Random security thoughts:

  • Microsoft recommends NTFS on XP. Why don't Acer use it? It's more secure (file ownership etc.)
  • XP home edition sets up a single user with administrative privilege if you just follow the line of least resistance. This is proven to lead to 2000% more malware infections than following the Unix model of an unprivileged user and privileged administrator account

Wireless

No native Linux driver for Broadcom devide, so try Ndiswrapper. What worked was the bcmw15 driver in SP30676.exe - which I can't remember where I found.

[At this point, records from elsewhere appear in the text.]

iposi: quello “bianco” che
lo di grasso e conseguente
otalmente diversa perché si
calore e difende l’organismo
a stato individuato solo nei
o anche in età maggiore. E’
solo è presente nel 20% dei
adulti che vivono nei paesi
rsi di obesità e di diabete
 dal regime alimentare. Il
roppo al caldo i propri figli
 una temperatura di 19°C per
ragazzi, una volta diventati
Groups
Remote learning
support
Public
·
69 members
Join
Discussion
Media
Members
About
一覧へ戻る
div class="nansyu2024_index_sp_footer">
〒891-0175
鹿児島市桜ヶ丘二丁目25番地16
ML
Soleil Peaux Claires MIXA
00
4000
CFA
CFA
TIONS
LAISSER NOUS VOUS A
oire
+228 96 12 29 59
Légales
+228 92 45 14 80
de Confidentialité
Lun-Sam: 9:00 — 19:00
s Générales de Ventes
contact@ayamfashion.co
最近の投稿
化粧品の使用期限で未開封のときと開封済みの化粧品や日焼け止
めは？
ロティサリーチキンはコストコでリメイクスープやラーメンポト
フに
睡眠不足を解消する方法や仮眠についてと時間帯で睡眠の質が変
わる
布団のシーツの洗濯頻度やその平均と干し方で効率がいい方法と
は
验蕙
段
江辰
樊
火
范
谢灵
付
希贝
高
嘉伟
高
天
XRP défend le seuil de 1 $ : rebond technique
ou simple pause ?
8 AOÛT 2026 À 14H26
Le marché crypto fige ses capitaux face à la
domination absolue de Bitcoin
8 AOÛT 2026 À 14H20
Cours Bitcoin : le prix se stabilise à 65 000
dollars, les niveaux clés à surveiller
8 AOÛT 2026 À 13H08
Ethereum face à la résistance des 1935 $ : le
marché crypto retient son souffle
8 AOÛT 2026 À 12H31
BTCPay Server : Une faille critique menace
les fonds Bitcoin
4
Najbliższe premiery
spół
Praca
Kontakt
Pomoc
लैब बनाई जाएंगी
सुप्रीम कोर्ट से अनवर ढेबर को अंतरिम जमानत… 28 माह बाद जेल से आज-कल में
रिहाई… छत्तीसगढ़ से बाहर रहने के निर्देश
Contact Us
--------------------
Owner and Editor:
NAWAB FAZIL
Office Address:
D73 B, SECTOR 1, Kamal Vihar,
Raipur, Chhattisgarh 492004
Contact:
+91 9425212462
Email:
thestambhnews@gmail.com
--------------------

Exploded that under Windows (it's not a zipfile; it has an EULA to click first) then do something like:
ndiswrapper -i bcmw15.inf
ndiswrapper -m
modprobe ndiswrapper
iwconfig wlan0 essid Home key xxxxx none
I had trouble getting it to start on boot, and to connect to my old SMC router using WEP. First off, the Gnome applet system-config-network did not automatically show wlan0 as an installed device. So I created /etc/sysconfig/network-scripts/ifcfg-wlan0 using ifcfg-eth0 as a template. Then the applet shows wlan0, but creates /etc/sysconfig/networking/profiles/default/keys-wlan0 with "KEY=s:xxxx" (an ASCII key) while what I need is "KEY=xxxx" (a hex key). Also, I needed to add "SECURITYMODE=open" to ifcfg-wlan0 as it defaulted to Restricted, which did not work. The GUI does not know about this parameter.

Video

Install comes up in 800x600. Display on CL model is 1024x768. I used the GUI to select the generic LCD 1024x768 monitor with VESA driver. The i915 driver with FC4 did not work.

ACPI Power Management

The battery monitor did not work (Gnome applet), and /proc/acpi/battery was empty. Adding the kernel option ec_burst=1 fixes that. The "apm" command (which works on my old Inspiron) used by the applet to suspend the system does not work as APM is not implemented. I'm not sure what the equivalent ACPI command is.

Reportedly, "noapictimer" may be required to fix some timing problems playing DVDs.

To do: Add "iwconfig wlan0 power on" to /etc/apic/config or something. See what can be done about low-power modes, suspend etc. Currently the only entry is to tie the power button to "shutdown -h now".